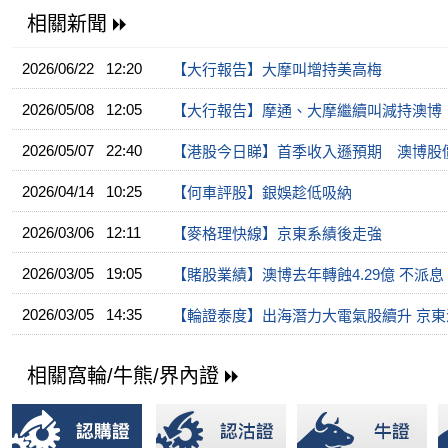
相關新聞
2026/06/22 12:20
【大行報告】大摩叫增持美高梅
2026/05/08 12:05
【大行報告】摩通、大摩繼續叫減持澳博
2026/05/07 22:40
【港股今日睇】首季收入遜預期 澳博股
2026/04/14 10:25
【何車評股】銀娛趁低吸納
2026/03/06 12:11
【麥格理快線】京東系績後走強
2026/03/05 19:05
【賭股業績】澳博去年轉蝕4.29億 不派息
2026/03/05 14:35
【輪證泰度】出海潛力大電氣股續升 京
相關窩輪/牛熊/界內證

**Task prompt:** From the first line to the last, restate the entries exactly, without pictures.

**Answer to this problem:**
相關新聞
2026/06/22 12:20
【大行報告】大摩叫增持美高梅
2026/05/08 12:05
【大行報告】摩通、大摩繼續叫減持澳博
2026/05/07 22:40
【港股今日睇】首季收入遜預期 澳博股
2026/04/14 10:25
【何車評股】銀娛趁低吸納
2026/03/06 12:11
【麥格理快線】京東系績後走強
2026/03/05 19:05
【賭股業績】澳博去年轉蝕4.29億 不派息
2026/03/05 14:35
【輪證泰度】出海潛力大電氣股續升 京
相關窩輪/牛熊/界內證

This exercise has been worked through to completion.